It would bridge the brain’s lost connections.
The Center for Sensorimotor Neural Engineering (CSNE) at the University of Washington was just granted a cool $16 million from the National Science Foundation. Why? For an utterly brilliant research plan to create a brain implant that could potentially bring paralyzed limbs back to life by promoting brain plasticity.
"When Christopher Reeve sustained a spinal cord injury due to a fall from his horse, his brain circuits were still intact and able to form the intention to move,” Rajesh Rao, director of CSNE, said in a press release, “but unfortunately the injury prevented that intention from being conveyed to the spinal cord.”
The “bidirectional brain-computer interfaces” being developed at CSNE would be able to record and decode the electrical signals that a formed when a person has an intention to do something, like open a door or walk across the room. The mini brain implants would be designed to detect the brain’s intention to do something, and then transfer that intention in an encoded wireless signal to another part of the nervous system.
"Our implantable devices aim to bridge such lost connections by decoding brain signals and stimulating the appropriate part of the spinal cord to enable the person to move again," says Rao.
The funding will be spread out over four years, and the researchers say they aim to have proof-of-concept demonstrations in humans within the next five years. Approved devices will follow, if all goes according to plan.
"There's a huge unmet need, especially with an ageing population of baby boomers, for developing the next generation of medical devices for helping people with progressive or traumatic neurological conditions such as stroke and spinal cord injury," says Rao.
The CSNE researchers aren’t the first to think of using electrical brain implants to treat certain neurological diseases. In fact, brain implants are becoming more common to treat Parkinson’s disease, but the constant shocks of electrical pulses can lead to unwanted side effects, like involuntary movements. Plus, the device’s batteries can drain quickly.
To work around these problems, the CSNE scientists want to develop the next generation of “closed loop” implants, which would only apply the targeted electrical stimulation when it was needed. Then patients wouldn’t have to worry about a constant stream of electrical pulses even when they were trying to rest.

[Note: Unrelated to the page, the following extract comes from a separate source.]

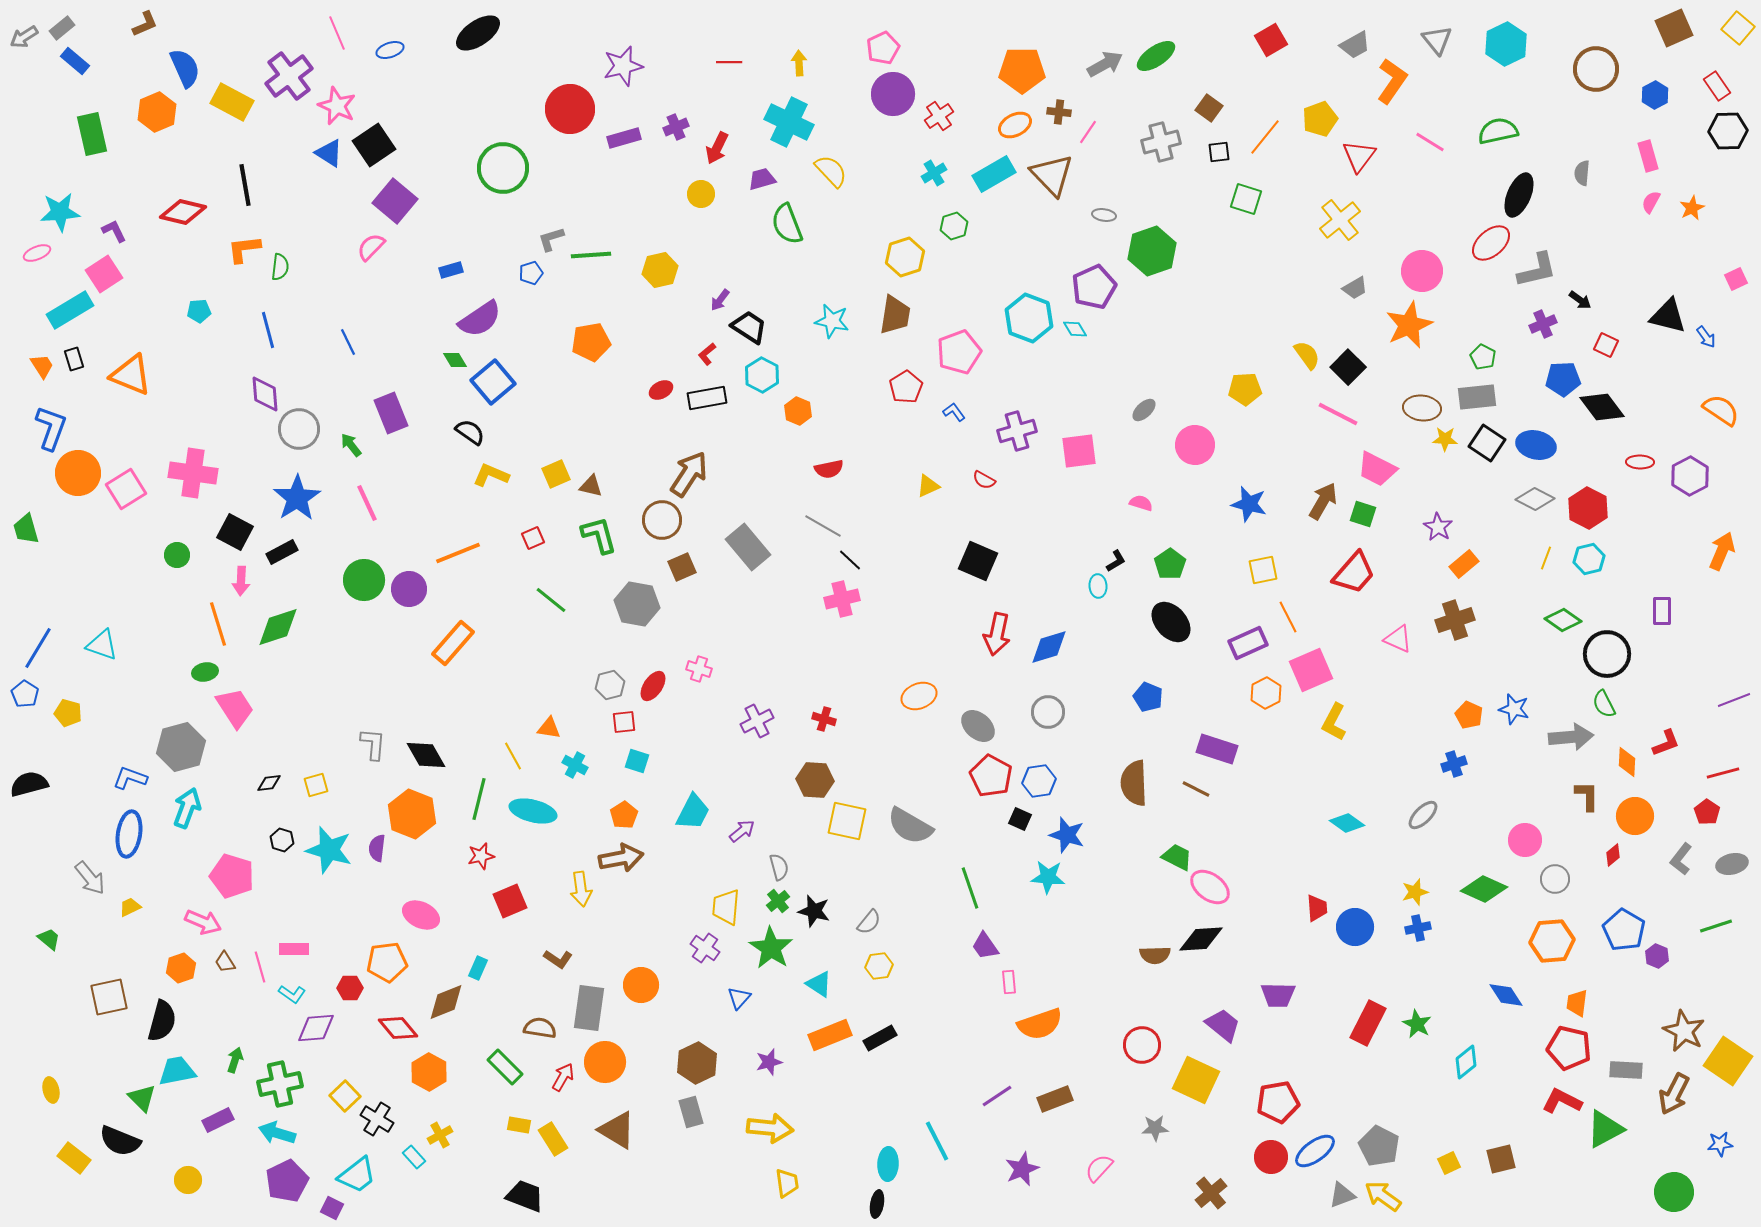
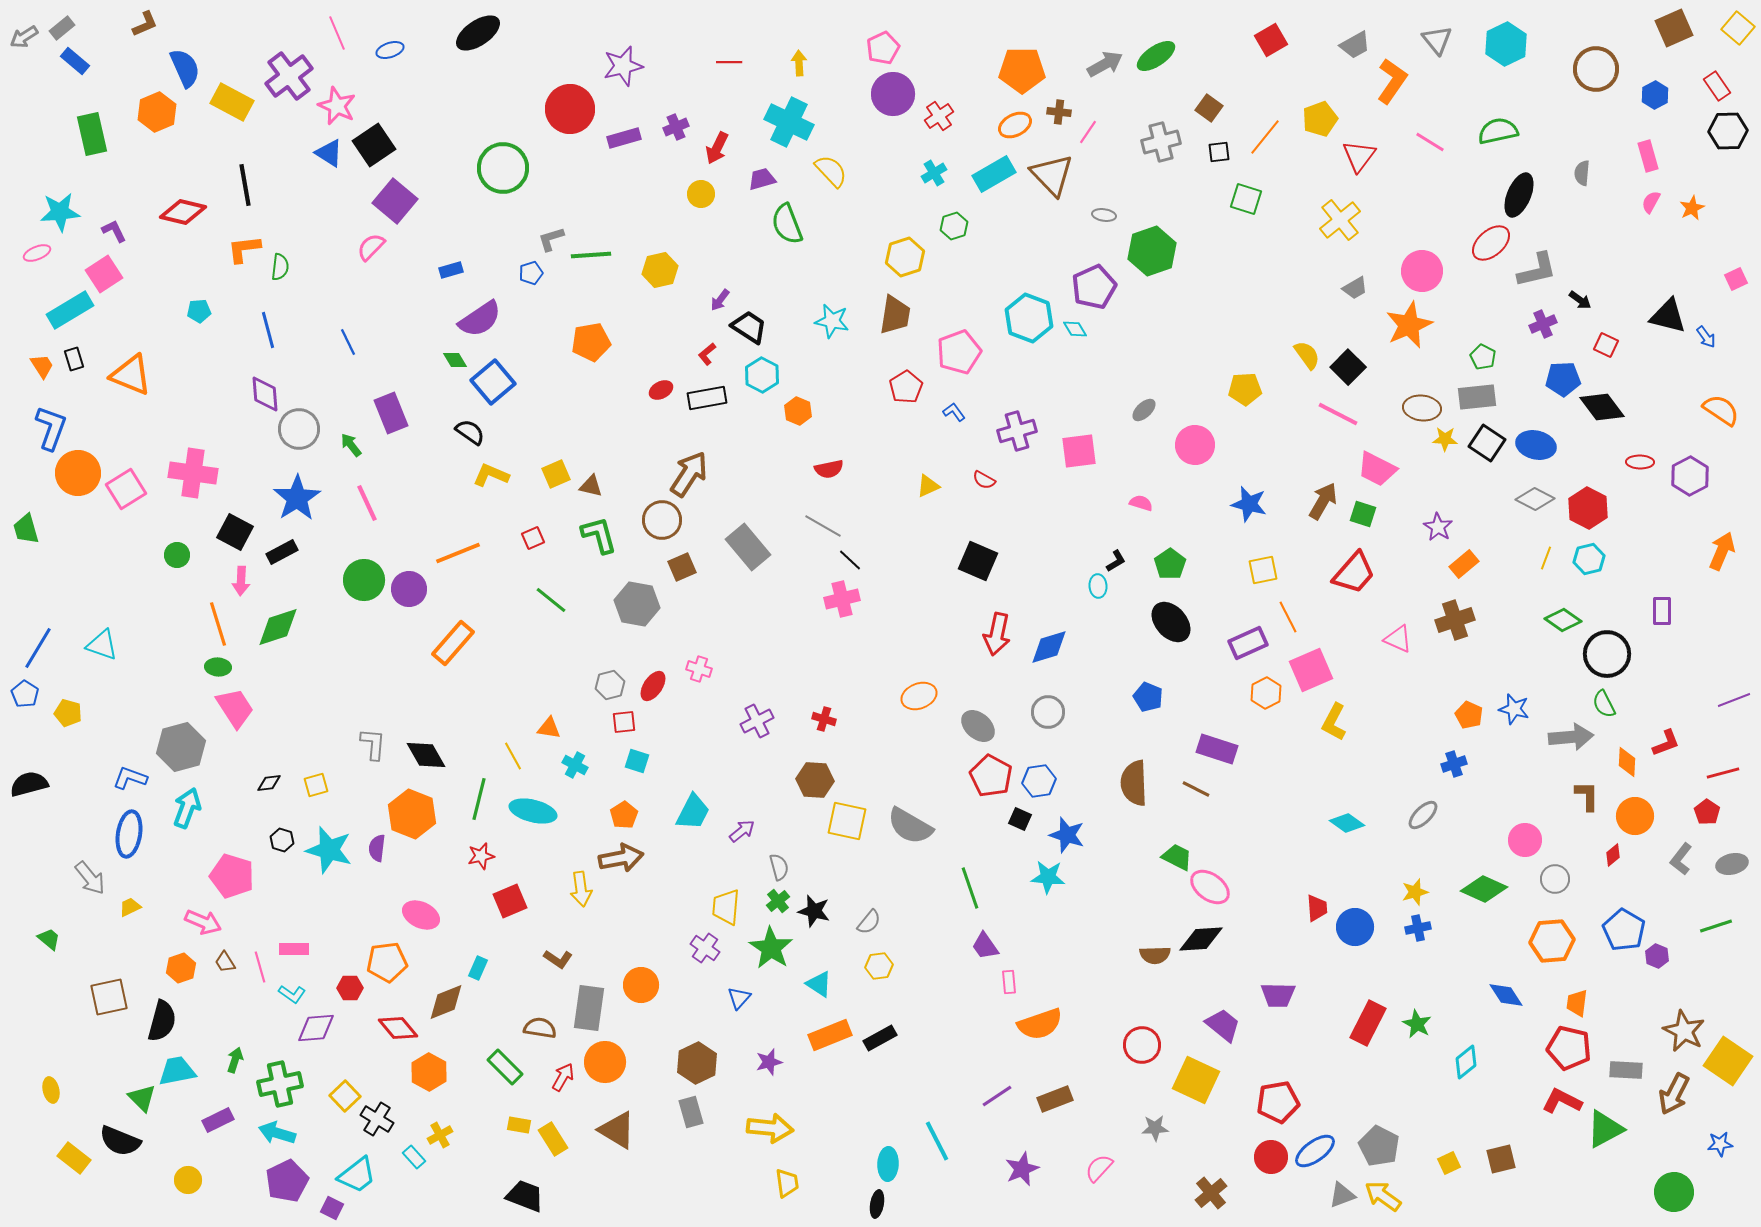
green ellipse at (205, 672): moved 13 px right, 5 px up; rotated 15 degrees clockwise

Interestingly, the scientists intend to use some of the funding to research the ethics of these brain implants. Obviously, something that has the ability to control activity in the brain could have the potential to fundamentally change a person’s brain — maybe even a person’s identity. If the technology is approved, professionals must be prepared for any possible psychological effects that could accompany the implants.
As Rao said it himself in an interview with the Seattle Times, this implantable brain device “could be a game changer.”